-------- STUDY MATERIAL --------

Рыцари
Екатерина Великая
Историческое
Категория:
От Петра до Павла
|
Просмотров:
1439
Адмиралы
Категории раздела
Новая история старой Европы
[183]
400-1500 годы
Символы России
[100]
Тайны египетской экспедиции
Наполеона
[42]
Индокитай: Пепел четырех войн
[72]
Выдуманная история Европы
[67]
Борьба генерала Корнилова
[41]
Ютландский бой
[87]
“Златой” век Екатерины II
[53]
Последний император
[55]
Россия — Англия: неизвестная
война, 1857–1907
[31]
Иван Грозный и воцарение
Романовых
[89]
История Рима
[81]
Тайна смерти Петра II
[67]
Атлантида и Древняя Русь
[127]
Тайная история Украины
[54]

--------

● TASK GOAL: Look through the data above and report every line in which "Петра" appears.

● ANSWER TO THE EXERCISE:
От Петра до Павла
Тайна смерти Петра II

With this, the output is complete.